▶ **ACTIVITY**
In the data that follows, every line containing the word "badges" should be returned.

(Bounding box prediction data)
----------------

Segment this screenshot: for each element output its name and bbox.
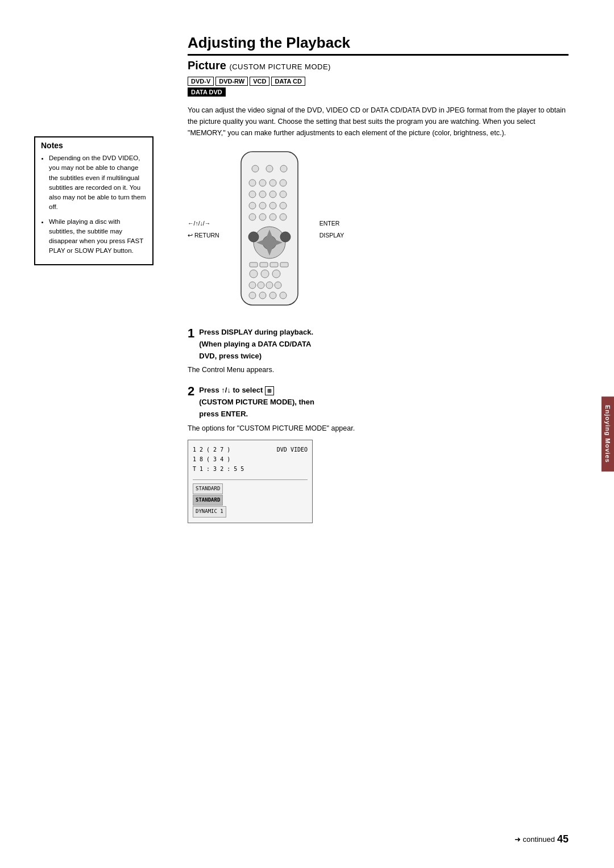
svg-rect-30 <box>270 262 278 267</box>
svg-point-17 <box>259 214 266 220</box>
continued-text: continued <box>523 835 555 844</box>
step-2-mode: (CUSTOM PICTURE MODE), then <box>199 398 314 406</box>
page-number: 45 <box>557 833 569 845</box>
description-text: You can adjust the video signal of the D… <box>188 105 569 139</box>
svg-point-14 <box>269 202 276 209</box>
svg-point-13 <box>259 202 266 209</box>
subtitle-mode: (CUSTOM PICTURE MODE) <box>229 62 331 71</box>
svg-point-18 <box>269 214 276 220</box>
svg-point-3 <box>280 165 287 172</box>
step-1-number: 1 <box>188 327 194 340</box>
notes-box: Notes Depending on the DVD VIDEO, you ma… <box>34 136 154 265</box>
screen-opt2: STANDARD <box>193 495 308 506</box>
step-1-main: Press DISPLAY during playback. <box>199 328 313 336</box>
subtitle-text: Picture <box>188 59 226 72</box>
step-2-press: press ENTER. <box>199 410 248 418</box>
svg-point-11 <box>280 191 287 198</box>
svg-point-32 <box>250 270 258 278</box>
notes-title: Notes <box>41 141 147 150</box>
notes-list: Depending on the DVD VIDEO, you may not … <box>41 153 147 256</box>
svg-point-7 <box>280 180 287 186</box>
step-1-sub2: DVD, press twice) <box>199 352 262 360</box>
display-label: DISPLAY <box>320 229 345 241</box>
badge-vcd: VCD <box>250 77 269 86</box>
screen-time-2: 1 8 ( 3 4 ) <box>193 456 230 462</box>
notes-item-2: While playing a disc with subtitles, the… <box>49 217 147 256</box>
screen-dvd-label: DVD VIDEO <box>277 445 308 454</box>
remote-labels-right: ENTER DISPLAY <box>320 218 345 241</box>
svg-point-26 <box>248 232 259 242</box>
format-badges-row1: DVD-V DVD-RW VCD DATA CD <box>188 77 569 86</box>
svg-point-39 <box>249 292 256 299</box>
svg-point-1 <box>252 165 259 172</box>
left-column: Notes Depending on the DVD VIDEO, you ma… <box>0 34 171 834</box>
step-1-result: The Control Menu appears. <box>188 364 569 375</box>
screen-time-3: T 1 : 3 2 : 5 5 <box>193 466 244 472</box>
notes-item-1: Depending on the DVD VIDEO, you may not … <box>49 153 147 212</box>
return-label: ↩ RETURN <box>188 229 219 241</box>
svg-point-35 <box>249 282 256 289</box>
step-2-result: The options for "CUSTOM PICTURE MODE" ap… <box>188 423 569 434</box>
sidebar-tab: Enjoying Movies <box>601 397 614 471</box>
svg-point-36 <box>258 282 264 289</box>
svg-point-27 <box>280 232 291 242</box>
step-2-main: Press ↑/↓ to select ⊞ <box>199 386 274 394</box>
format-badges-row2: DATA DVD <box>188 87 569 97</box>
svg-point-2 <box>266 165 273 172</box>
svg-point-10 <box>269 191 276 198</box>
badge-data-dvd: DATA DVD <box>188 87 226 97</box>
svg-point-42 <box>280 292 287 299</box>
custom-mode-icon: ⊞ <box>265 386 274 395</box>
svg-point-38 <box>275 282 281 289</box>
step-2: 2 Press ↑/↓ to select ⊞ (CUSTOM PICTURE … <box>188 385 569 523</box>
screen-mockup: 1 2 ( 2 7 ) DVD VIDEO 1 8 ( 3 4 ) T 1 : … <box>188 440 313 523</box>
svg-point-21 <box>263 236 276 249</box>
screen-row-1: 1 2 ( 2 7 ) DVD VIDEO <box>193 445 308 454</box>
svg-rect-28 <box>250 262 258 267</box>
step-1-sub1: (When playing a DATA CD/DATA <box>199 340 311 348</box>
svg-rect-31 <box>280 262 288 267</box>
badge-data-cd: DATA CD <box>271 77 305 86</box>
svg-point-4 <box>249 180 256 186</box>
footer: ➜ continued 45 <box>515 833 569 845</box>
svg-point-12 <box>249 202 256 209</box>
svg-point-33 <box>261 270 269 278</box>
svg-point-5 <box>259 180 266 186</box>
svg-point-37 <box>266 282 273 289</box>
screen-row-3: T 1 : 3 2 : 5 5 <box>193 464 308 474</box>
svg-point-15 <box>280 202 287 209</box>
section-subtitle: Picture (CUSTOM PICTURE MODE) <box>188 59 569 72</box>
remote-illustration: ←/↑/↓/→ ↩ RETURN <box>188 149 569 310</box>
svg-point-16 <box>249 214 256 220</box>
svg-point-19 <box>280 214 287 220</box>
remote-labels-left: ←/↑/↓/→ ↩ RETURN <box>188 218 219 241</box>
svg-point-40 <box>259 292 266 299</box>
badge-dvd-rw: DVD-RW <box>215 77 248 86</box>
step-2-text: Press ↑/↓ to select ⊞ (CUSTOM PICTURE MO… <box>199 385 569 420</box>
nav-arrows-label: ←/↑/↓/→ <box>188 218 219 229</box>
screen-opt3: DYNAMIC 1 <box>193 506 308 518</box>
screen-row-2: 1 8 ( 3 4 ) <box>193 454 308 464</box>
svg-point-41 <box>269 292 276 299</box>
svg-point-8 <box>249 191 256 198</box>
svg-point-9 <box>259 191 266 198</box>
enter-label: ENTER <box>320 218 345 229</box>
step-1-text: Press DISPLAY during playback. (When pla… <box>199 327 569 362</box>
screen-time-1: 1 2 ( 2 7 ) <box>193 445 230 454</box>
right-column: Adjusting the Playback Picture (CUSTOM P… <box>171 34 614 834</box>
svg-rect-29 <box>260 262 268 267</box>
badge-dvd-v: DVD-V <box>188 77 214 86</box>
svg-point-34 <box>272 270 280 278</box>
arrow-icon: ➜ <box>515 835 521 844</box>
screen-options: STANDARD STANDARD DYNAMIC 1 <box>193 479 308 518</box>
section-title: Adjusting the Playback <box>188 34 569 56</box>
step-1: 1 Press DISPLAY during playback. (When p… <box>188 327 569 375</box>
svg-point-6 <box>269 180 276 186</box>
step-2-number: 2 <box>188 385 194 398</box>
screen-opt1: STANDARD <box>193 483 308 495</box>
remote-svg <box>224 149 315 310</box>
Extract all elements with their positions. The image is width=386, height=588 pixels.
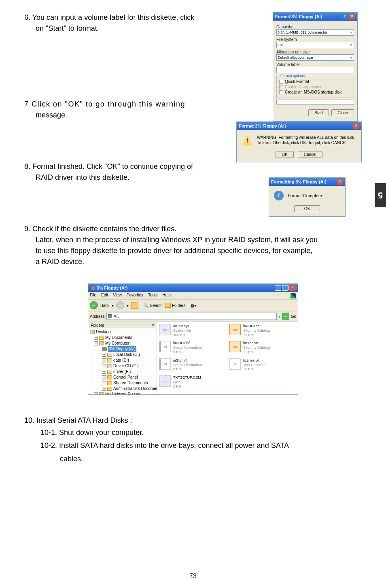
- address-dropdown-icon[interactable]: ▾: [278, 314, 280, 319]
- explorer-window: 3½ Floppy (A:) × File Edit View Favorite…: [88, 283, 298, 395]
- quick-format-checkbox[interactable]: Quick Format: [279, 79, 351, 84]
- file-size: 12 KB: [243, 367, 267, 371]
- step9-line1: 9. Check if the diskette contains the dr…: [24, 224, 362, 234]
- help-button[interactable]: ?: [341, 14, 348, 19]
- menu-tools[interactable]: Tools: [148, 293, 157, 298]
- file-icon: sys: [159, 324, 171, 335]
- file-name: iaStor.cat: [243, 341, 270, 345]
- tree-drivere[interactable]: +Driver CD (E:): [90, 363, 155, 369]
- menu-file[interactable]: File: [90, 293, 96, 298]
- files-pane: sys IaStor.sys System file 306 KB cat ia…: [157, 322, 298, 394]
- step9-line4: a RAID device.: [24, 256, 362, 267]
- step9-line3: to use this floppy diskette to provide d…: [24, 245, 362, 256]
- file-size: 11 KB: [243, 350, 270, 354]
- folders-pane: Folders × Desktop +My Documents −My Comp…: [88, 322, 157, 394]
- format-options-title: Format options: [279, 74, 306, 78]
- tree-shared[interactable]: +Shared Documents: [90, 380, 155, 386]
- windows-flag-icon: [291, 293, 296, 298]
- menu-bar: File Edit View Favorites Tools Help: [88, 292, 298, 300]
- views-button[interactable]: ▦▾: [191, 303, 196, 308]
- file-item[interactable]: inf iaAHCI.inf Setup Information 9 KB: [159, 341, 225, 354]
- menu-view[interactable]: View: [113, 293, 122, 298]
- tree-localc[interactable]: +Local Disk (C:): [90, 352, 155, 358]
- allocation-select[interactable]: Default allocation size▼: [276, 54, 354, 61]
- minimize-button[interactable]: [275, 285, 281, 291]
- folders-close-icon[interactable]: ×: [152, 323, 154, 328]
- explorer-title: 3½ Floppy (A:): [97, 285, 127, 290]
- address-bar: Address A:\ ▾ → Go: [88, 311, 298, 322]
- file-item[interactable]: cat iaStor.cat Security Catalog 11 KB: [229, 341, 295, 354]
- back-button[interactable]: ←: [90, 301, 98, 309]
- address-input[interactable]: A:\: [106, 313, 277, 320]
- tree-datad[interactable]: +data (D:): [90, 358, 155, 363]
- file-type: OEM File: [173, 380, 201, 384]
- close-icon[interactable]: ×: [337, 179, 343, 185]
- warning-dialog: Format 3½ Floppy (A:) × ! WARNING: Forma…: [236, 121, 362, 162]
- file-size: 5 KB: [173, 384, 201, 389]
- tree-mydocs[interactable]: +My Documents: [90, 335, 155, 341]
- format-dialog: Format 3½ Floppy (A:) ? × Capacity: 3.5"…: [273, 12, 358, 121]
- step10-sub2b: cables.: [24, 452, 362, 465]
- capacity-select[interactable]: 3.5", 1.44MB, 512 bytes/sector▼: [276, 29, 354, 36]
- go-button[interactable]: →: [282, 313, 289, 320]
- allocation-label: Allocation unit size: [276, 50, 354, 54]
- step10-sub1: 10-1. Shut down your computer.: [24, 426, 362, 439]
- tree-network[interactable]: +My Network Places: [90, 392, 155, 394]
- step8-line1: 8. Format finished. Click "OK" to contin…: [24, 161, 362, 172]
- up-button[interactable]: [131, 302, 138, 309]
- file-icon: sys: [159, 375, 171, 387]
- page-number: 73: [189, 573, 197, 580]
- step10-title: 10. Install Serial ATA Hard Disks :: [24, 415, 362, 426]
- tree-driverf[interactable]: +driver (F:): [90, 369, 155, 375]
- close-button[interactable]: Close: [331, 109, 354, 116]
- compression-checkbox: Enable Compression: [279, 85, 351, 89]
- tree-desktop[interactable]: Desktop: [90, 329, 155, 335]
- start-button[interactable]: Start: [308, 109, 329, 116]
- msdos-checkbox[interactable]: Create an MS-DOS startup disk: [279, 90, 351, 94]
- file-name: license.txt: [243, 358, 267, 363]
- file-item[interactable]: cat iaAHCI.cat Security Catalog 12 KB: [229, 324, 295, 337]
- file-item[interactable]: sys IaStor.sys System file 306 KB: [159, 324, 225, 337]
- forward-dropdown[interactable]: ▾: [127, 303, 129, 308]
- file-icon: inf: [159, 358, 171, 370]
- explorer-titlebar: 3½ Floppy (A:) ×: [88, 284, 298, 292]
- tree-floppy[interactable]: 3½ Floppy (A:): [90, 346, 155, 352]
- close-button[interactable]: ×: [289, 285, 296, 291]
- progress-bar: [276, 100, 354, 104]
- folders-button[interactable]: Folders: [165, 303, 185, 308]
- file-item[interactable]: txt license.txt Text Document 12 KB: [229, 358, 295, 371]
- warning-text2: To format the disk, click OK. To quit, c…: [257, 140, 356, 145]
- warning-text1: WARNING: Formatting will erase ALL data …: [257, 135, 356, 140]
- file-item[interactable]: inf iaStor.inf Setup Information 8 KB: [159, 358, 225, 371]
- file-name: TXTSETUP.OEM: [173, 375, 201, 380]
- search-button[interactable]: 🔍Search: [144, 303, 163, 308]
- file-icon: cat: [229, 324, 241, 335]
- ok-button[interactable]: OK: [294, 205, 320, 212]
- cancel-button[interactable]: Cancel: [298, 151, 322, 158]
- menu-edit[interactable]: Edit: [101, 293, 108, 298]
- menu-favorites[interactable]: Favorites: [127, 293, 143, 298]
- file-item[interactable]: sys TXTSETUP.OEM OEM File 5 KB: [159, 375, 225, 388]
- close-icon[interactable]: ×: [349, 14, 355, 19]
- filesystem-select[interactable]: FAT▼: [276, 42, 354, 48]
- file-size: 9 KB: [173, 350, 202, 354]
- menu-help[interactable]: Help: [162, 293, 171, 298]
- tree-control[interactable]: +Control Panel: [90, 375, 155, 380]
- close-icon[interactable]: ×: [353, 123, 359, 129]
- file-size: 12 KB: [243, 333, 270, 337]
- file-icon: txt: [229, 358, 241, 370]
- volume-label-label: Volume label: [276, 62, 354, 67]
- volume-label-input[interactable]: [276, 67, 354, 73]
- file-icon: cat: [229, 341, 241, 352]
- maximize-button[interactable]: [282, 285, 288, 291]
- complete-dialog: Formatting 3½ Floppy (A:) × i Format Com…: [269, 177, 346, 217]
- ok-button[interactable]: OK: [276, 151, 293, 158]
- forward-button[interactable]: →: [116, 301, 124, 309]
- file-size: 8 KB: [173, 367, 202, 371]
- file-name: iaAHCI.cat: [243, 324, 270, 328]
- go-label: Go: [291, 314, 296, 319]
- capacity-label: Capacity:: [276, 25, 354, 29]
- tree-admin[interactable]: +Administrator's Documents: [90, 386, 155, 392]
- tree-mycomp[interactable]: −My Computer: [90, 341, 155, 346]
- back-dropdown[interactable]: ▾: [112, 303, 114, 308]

----------------

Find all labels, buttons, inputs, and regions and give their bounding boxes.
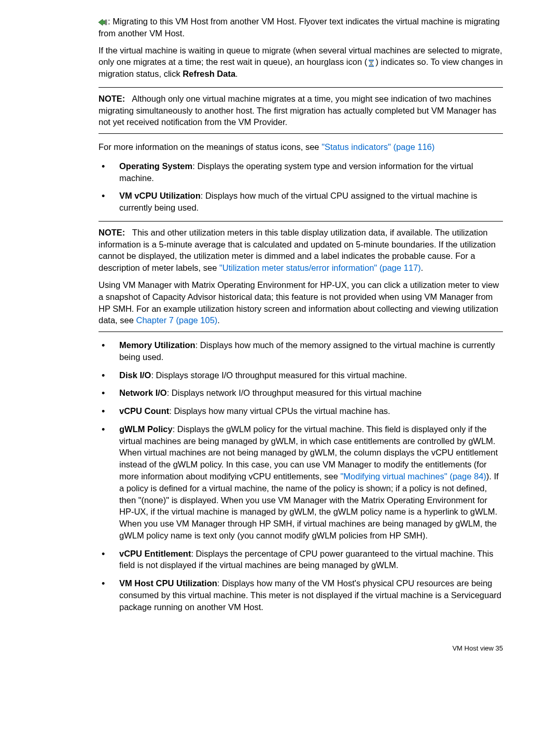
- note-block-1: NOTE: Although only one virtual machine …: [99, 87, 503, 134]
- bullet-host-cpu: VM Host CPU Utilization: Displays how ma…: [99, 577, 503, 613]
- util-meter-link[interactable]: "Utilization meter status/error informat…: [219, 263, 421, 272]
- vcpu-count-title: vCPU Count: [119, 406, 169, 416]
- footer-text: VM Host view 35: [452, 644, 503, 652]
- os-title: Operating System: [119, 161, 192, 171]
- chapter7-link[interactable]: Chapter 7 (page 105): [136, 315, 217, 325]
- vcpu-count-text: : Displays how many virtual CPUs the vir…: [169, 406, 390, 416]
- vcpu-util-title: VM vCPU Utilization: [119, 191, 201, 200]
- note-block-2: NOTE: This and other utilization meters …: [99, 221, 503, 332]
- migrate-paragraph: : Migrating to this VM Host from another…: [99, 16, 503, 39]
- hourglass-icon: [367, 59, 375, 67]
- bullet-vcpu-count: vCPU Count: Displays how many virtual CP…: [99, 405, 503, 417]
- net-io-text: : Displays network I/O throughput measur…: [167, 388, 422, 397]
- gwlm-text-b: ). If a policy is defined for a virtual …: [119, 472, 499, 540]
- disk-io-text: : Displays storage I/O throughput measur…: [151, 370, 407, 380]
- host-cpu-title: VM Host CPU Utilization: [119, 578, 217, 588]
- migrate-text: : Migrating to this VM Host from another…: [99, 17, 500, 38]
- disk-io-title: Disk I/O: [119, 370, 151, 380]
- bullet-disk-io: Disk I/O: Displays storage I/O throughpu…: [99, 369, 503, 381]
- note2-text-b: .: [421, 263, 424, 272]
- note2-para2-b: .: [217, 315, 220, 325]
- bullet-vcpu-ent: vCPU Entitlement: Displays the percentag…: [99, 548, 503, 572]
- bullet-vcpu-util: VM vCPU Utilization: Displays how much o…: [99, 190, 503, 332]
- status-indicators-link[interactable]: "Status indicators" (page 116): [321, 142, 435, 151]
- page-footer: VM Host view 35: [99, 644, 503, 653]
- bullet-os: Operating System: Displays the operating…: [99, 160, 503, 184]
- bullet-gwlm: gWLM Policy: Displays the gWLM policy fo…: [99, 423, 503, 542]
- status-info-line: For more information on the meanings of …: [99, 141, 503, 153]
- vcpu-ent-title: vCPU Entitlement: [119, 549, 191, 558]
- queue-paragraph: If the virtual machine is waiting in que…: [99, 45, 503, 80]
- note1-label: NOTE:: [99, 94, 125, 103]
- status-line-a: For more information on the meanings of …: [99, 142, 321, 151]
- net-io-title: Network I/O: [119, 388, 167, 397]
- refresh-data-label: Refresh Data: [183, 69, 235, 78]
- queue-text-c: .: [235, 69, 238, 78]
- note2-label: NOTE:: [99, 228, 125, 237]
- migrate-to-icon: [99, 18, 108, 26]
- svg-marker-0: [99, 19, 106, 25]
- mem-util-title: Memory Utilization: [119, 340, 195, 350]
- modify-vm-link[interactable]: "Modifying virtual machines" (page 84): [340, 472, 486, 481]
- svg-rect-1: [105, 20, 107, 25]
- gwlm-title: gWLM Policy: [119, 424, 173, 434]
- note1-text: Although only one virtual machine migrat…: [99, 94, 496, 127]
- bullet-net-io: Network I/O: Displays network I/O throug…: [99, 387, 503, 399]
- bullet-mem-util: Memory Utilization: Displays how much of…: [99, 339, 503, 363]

----------------

▶ **EXERCISE OUTPUT**
format-badges-row1: DVD-V DVD-RW VCD DATA CD <box>188 77 569 86</box>
format-badges-row2: DATA DVD <box>188 87 569 97</box>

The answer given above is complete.